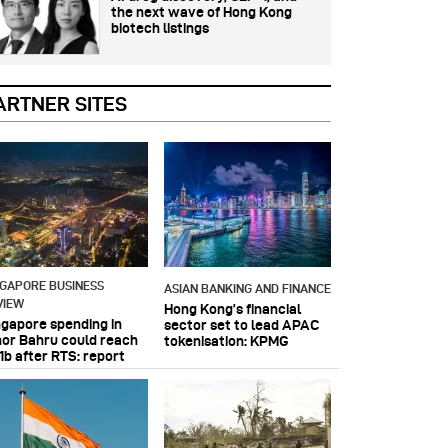
the next wave of Hong Kong
biotech listings
ARTNER SITES
NGAPORE BUSINESS
ASIAN BANKING AND FINANCE
VIEW
Hong Kong’s financial
ngapore spending in
sector set to lead APAC
hor Bahru could reach
tokenisation: KPMG
1b after RTS: report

**Task statement**
Copy out each line carrying the string "Kong" from the data.

**Completed exercise**
the next wave of Hong Kong
Hong Kong’s financial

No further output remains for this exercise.